The Young Interpreter Program began in 1993. The program takes place at The Farmers’ Museum, a premier rural history museum established in 1943. The museum presents the trades and crafts common to ordinary people of rural 19th-century New York State in its historic village and farmstead. Young interpreters will have the opportunity to work in various selected sites throughout the museum including: Peleg Field Blacksmith Shop, Bump Tavern, Lippitt Farmhouse, Dr. Thrall’s Pharmacy, The Middlefield Printing Office, Todd’s General Store, the Children’s Barnyard, or developing spinning and weaving skills.

Young interpreters are expected to work one day a week for a period of eight weeks, beginning the last week in June and ending the last week in August.

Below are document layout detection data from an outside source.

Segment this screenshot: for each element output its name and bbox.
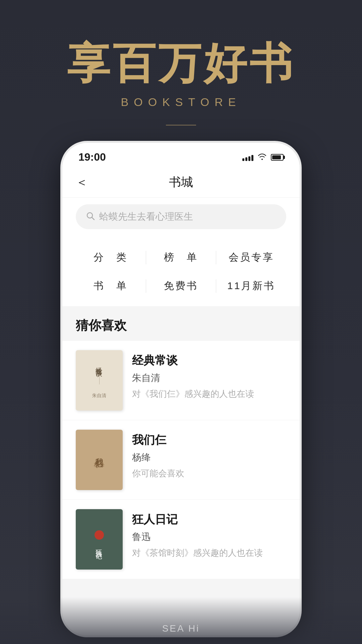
search-placeholder: 蛤蟆先生去看心理医生 [99, 210, 193, 223]
hero-subtitle: BOOKSTORE [121, 96, 241, 109]
book-list: 经典常谈 朱自清 经典常谈 朱自清 对《我们仨》感兴趣的人也在读 [62, 341, 300, 579]
list-item[interactable]: 狂人日记 狂人日记 鲁迅 对《茶馆时刻》感兴趣的人也在读 [62, 500, 300, 579]
bottom-area: SEA Hi [0, 597, 362, 644]
category-item-ranking[interactable]: 榜 单 [146, 245, 216, 270]
category-item-free[interactable]: 免费书 [146, 274, 216, 298]
search-bar[interactable]: 蛤蟆先生去看心理医生 [76, 204, 286, 229]
phone-inner: 19:00 [62, 143, 300, 635]
book-cover-3: 狂人日记 [76, 509, 123, 570]
status-time: 19:00 [78, 151, 106, 163]
content-area: 猜你喜欢 经典常谈 朱自清 经典 [62, 306, 300, 635]
nav-title: 书城 [169, 174, 193, 191]
category-item-booklist[interactable]: 书 单 [76, 274, 146, 298]
phone-mockup: 19:00 [60, 141, 302, 637]
category-row-1: 分 类 榜 单 会员专享 [76, 245, 286, 270]
book-name: 我们仨 [132, 432, 286, 448]
book-name: 经典常谈 [132, 353, 286, 368]
book-cover-2: 我们仨 杨绛 [76, 430, 123, 490]
wifi-icon [257, 153, 267, 162]
book-info-3: 狂人日记 鲁迅 对《茶馆时刻》感兴趣的人也在读 [132, 509, 286, 559]
category-row-2: 书 单 免费书 11月新书 [76, 274, 286, 298]
book-author: 杨绛 [132, 451, 286, 464]
category-item-classify[interactable]: 分 类 [76, 245, 146, 270]
battery-icon [271, 154, 284, 161]
list-item[interactable]: 我们仨 杨绛 我们仨 杨绛 你可能会喜欢 [62, 420, 300, 500]
back-button[interactable]: ＜ [76, 174, 88, 191]
category-item-vip[interactable]: 会员专享 [216, 245, 286, 270]
category-item-newbooks[interactable]: 11月新书 [216, 274, 286, 298]
book-author: 鲁迅 [132, 531, 286, 543]
svg-point-0 [87, 213, 93, 218]
book-info-1: 经典常谈 朱自清 对《我们仨》感兴趣的人也在读 [132, 350, 286, 400]
book-cover-1: 经典常谈 朱自清 [76, 350, 123, 411]
hero-divider [166, 125, 196, 125]
book-name: 狂人日记 [132, 512, 286, 527]
battery-fill [272, 155, 281, 159]
nav-bar: ＜ 书城 [62, 167, 300, 198]
signal-icon [242, 154, 253, 161]
list-item[interactable]: 经典常谈 朱自清 经典常谈 朱自清 对《我们仨》感兴趣的人也在读 [62, 341, 300, 420]
status-bar: 19:00 [62, 143, 300, 167]
book-info-2: 我们仨 杨绛 你可能会喜欢 [132, 430, 286, 479]
book-desc: 对《我们仨》感兴趣的人也在读 [132, 388, 286, 400]
book-author: 朱自清 [132, 372, 286, 384]
category-area: 分 类 榜 单 会员专享 书 单 免费书 11月新书 [62, 237, 300, 306]
status-icons [242, 153, 284, 162]
svg-line-1 [92, 218, 95, 220]
search-area: 蛤蟆先生去看心理医生 [62, 198, 300, 237]
hero-title: 享百万好书 [67, 40, 295, 88]
hero-area: 享百万好书 BOOKSTORE [0, 0, 362, 125]
section-title: 猜你喜欢 [62, 306, 300, 341]
book-desc: 你可能会喜欢 [132, 467, 286, 479]
search-icon [86, 211, 95, 222]
book-desc: 对《茶馆时刻》感兴趣的人也在读 [132, 547, 286, 559]
sea-hi-label: SEA Hi [162, 623, 200, 634]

Students who would like to participate should submit a one or two-page letter expressing their interest and reasons for wanting to be a Young Interpreter, as well as an explanation of where they would like to work and why, to: Young Interpreter Program, The Farmers’ Museum, P.O. Box 30, Cooperstown, NY 13326. Letters of application must be received by May 15, 2010. Letters of reference are not necessary. A committee of museum staff will review the applications. Candidates may be asked for an interview. Applicants will be chosen based on their commitment and interest, maturity, willingness to learn, and ease with the public. Students applying for the Young Interpreter Program must have parental permission and transportation to the museum during the course of the program.

For more information, please contact Deborah Brundage at 607-547-1484.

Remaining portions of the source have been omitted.